ABN Amro rose 2.3 per cent to €23.39 after the Dutch investment bank said last year’s acquisition of Banca Antonveneta would deliver higher revenue synergies (estimated at €250m from €100m originally), underlining the potential attractions of Italian banks to foreign predators.
Umicore gained 5.1 per cent to €121.60 after the Belgian metals smelter announced a joint venture with Australia’s Zinifex, which will eventually create the world’s largest zinc smelting producer. The new company will produce 1.2m tonnes of zinc annually and is expected to be separately listed via an IPO in late 2007 or early 2008.
Sophie Jourdier of Citigroup said the joint venture could deliver synergies worth €5 a share for Umicore and drive a re-rating of its shares as the transformation into a high-return precious metals company was completed. Citigroup reiterated its “buy” rating and €150 price target.
Deutsche Borse moved 2.1 per cent lower to €134.22 after WestLB downgraded its recommendation on the bourse operator from “add” to “hold” on valuation grounds after the stock’s recent strong run.
WestLB resumed coverage of Arques Industries, the German venture capital group, reiterating a “buy” recommendation and raising its price target from €16 to €20.
This week, Arques raised its earnings forecasts for 2006 and 2007 and said it envisaged making larger acquisitions involving companies with sales of more than €500m.

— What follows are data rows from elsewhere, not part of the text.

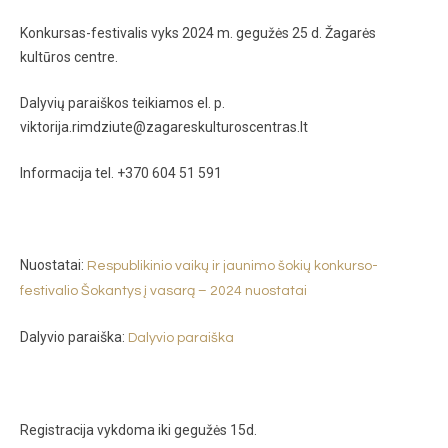
Konkursas-festivalis vyks 2024 m. gegužės 25 d. Žagarės
kultūros centre.
Dalyvių paraiškos teikiamos el. p.
viktorija.rimdziute@zagareskulturoscentras.lt
Informacija tel. +370 604 51 591
Nuostatai:
Respublikinio vaikų ir jaunimo šokių konkurso-
festivalio Šokantys į vasarą – 2024 nuostatai
Dalyvio paraiška:
Dalyvio paraiška
Registracija vykdoma iki gegužės 15d.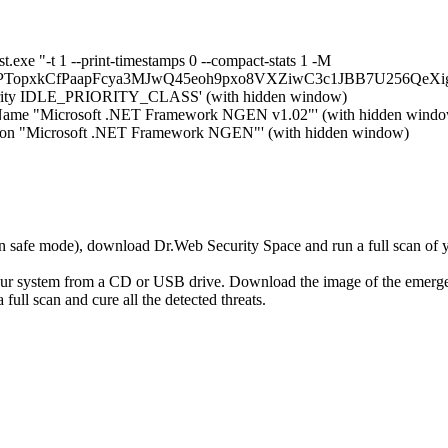
exe "-t 1 --print-timestamps 0 --compact-stats 1 -M
TopxkCfPaapFcya3MJwQ45eoh9pxo8VXZiwC3c1JBB7U256QeXig...'
ority IDLE_PRIORITY_CLASS' (with hidden window)
Name "Microsoft .NET Framework NGEN v1.02"' (with hidden wind
tion "Microsoft .NET Framework NGEN"' (with hidden window)
r in safe mode), download Dr.Web Security Space and run a full scan o
your system from a CD or USB drive. Download the image of the emerg
full scan and cure all the detected threats.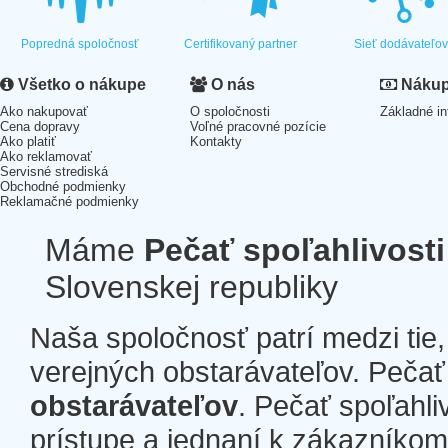
Popredná spoločnosť
Certifikovaný partner
Sieť dodávateľo
Všetko o nákupe
O nás
Nákup 
Ako nakupovať
O spoločnosti
Základné in
Cena dopravy
Voľné pracovné pozície
Ako platiť
Kontakty
Ako reklamovať
Servisné strediská
Obchodné podmienky
Reklamačné podmienky
Máme
Pečať spoľahlivosti
Slovenskej republiky
Naša spoločnosť patrí medzi tie
verejných obstarávateľov. Pečať 
obstarávateľov
. Pečať spoľahli
prístupe a jednaní k zákazníkom a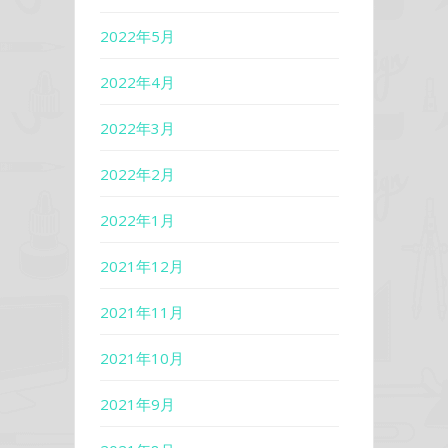
2022年5月
2022年4月
2022年3月
2022年2月
2022年1月
2021年12月
2021年11月
2021年10月
2021年9月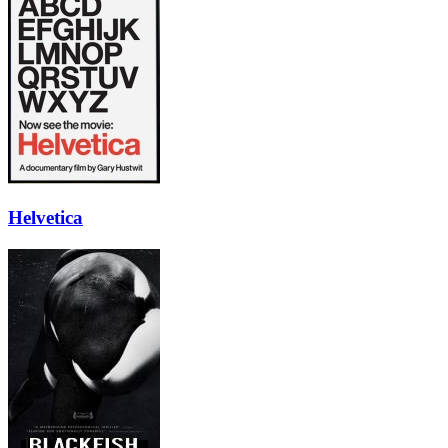
Helvetica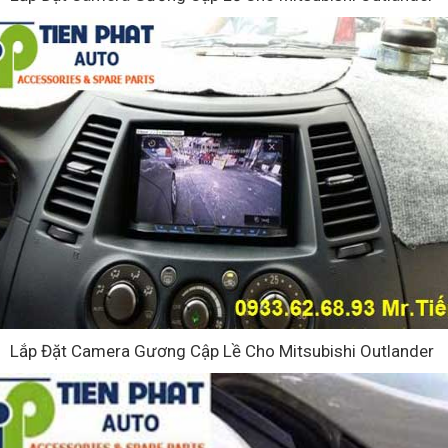
Lắp Đặt Camera Gương Cập Lề Cho Mitsubishi Outlander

Wolfgang Fickus at WestLB said Arques was expected to make at least two further disposals, which should fuel confidence that profits can be generated from its portfolio. Arques dipped 0.9 per cent to €15.01.
Further consolidation in the German staffing market looks certain after Adecco Germany signalled its intent to pursue deals. Amadeus Fire, the market leader for higher qualified temping staff in the finance sector, is seen as a likely target. Amadeus Fire fell 2.4 per cent to €14.15 while Adecco, the world’s biggest temporary employment group added 1.1 per cent to SFr83.30.
Carrefour gained 2 per cent to €47.22 as the value of the French retailer’s interests in China were underlined by Tesco’s decision to acquire the remaining half of Hymall, a China-based supermarket chain.
Philips Electronics eased 0.7 per cent to €27.72 after its LG.Philips LCD joint venture in South Korea shed nearly 8 per cent following probes into price fixing.